Friday, December 2, 2011

22 seconds

This post was born on a traffic signal.

It was a family wedding and as I, along with my family, left our expensive new home, sat in the expensive new car, all of us clad in expensive new clothes, I fought the urge to throw away my heels and run barefoot back home, tears streaming down my cheeks.

Next moment I saw myself staring out the window at something, anything that could momentarily cheer me up. But even the billboards and hoardings and signboards refused to oblige and we continued the seemingly endless journey in morbid silence. Such had been the scene at home for God-knows-whatth time and was likely to continue for God-knows-how-long.

Then came the traffic signal… and a smile crept to my lips.

We were at the very crossing where stood our ex-home, as the traffic light showed red.

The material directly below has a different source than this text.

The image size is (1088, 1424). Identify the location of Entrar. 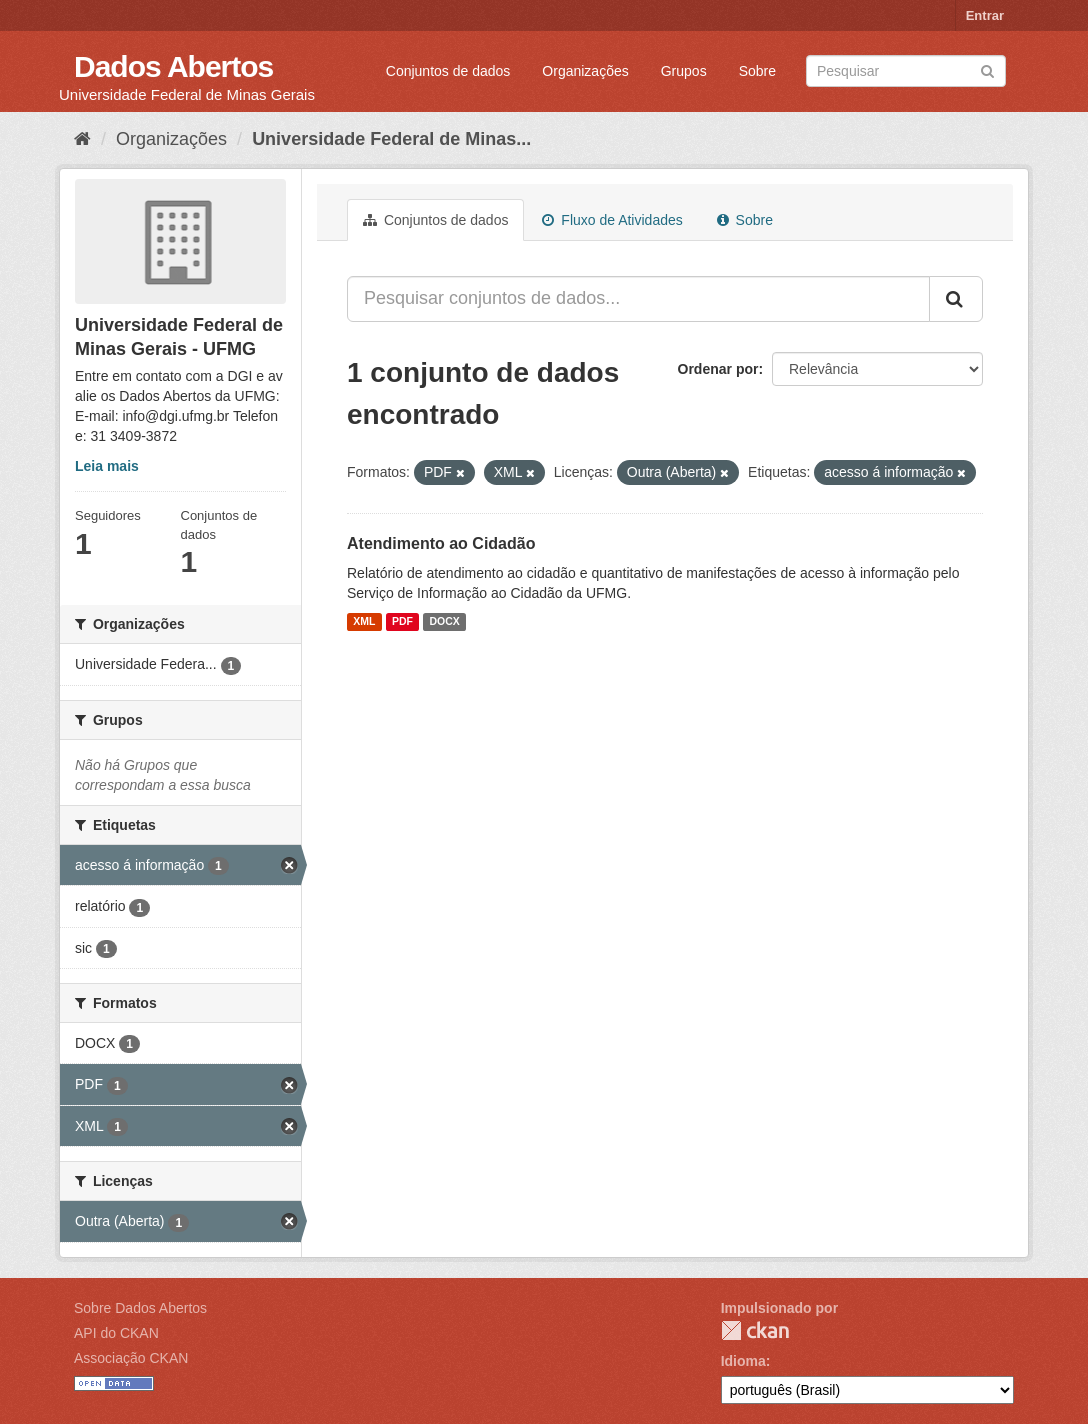 (985, 15).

Everything here was still the same and yet so different.

My eyes remained open as I played the scene when I first learnt to drive a scooter and had a wounded knee and a broken scooter. The scar remains.

I played the scene when in summers we’d dip mangoes in buckets of water to cool them off and in our dirtiest best clothes, ate those crouched on the bathroom floor.

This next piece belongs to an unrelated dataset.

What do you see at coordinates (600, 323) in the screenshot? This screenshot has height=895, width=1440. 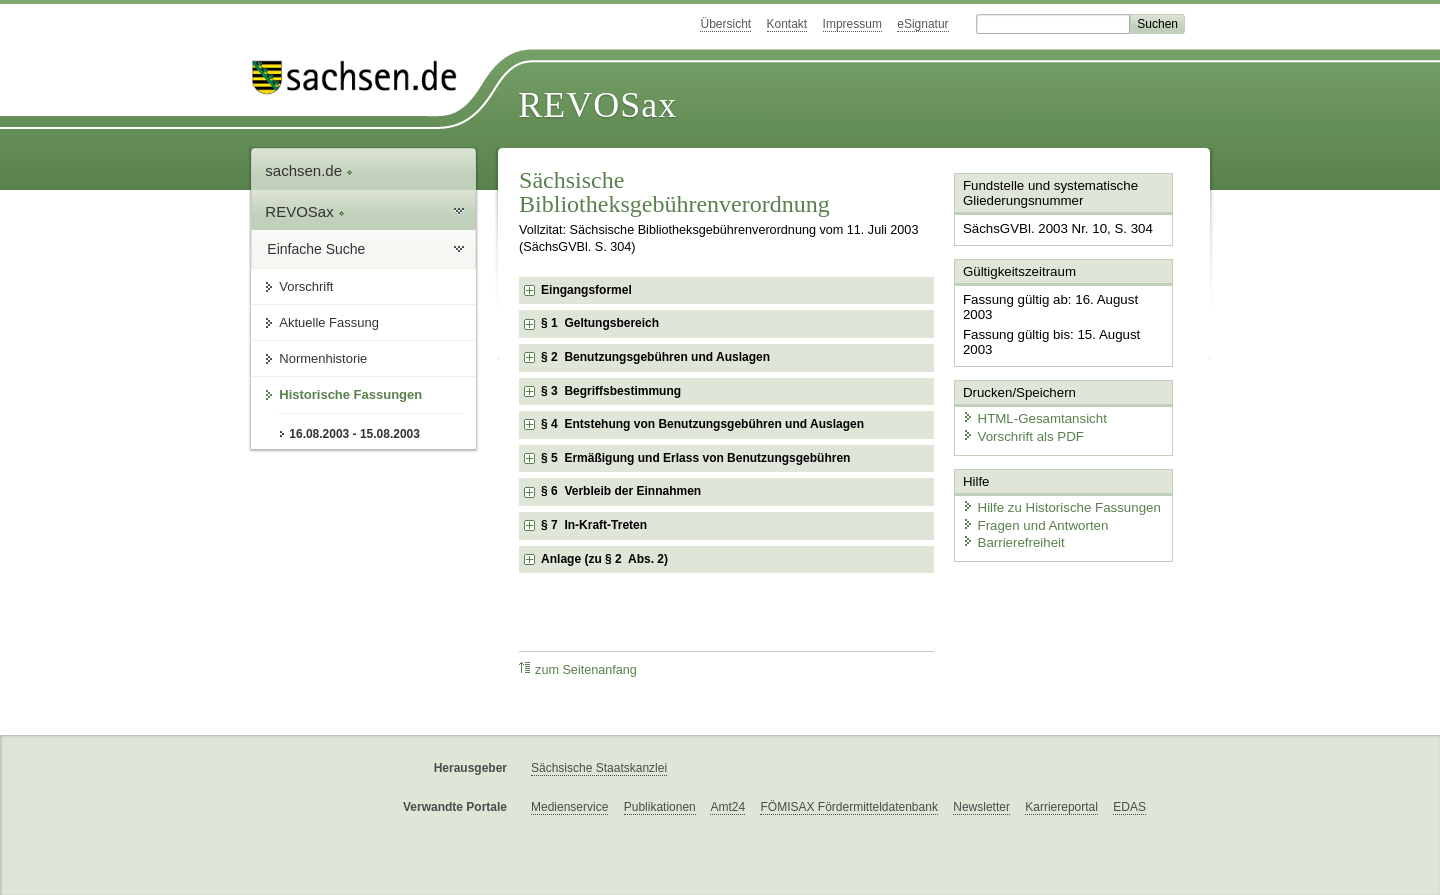 I see `§ 1 Geltungsbereich [checkbox]` at bounding box center [600, 323].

Now we are served neatly diced pieces of mangoes, to be eaten with forks.

I saw the drawing room where the 4 of us sat laughing and chatting over the precious serving of butterscotch ice-cream.

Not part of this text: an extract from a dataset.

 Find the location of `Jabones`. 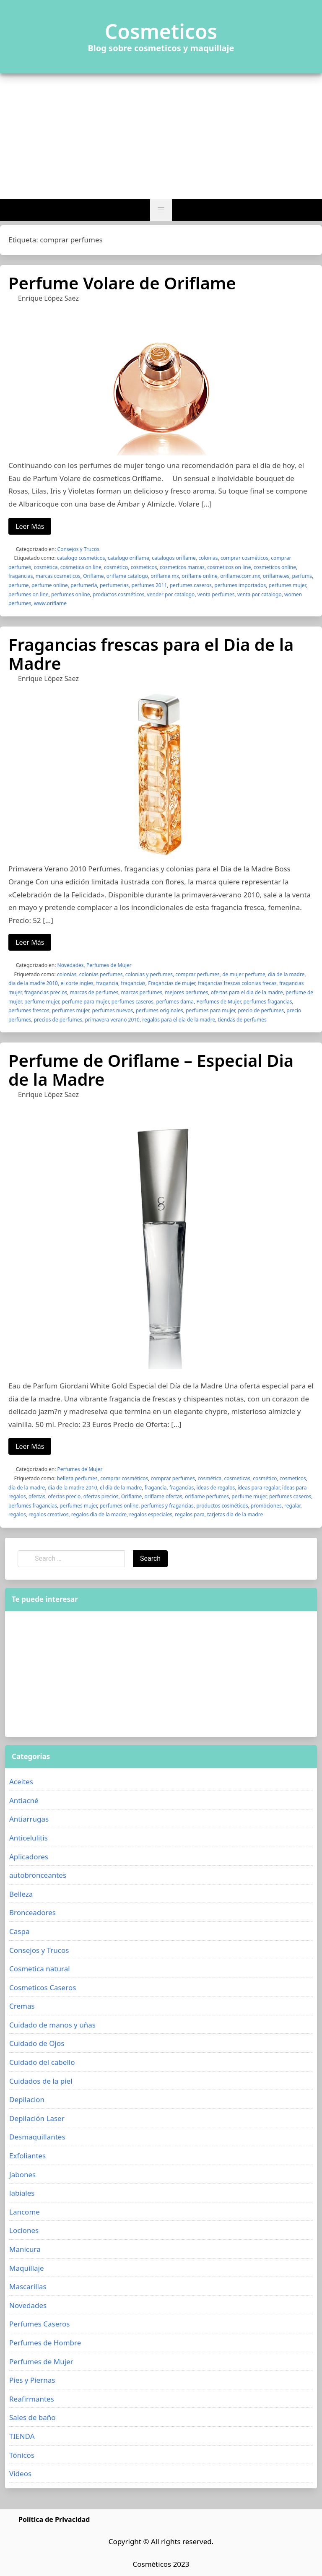 Jabones is located at coordinates (22, 2174).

The thing remains untouched for days now.

I also saw my mother getting our sweaters and woolens some sun before putting them in a huge silver trunk, along with naphthalene balls wrapped in thin cloth tied together with thread.
And as she did all this, I saw us kids fighting to slip our thin hands from the gaps and sliding the latch as we rushed to her after school, dressed in carelessly worn ties and hair.
The exam time.
How on the day of our last exam having been allowed to watch tv till 9 seemed like the best thing about the exams getting over.

All this played right in front of my eyes as I saw that the traffic light, like in those days, still turned green for only 22 seconds.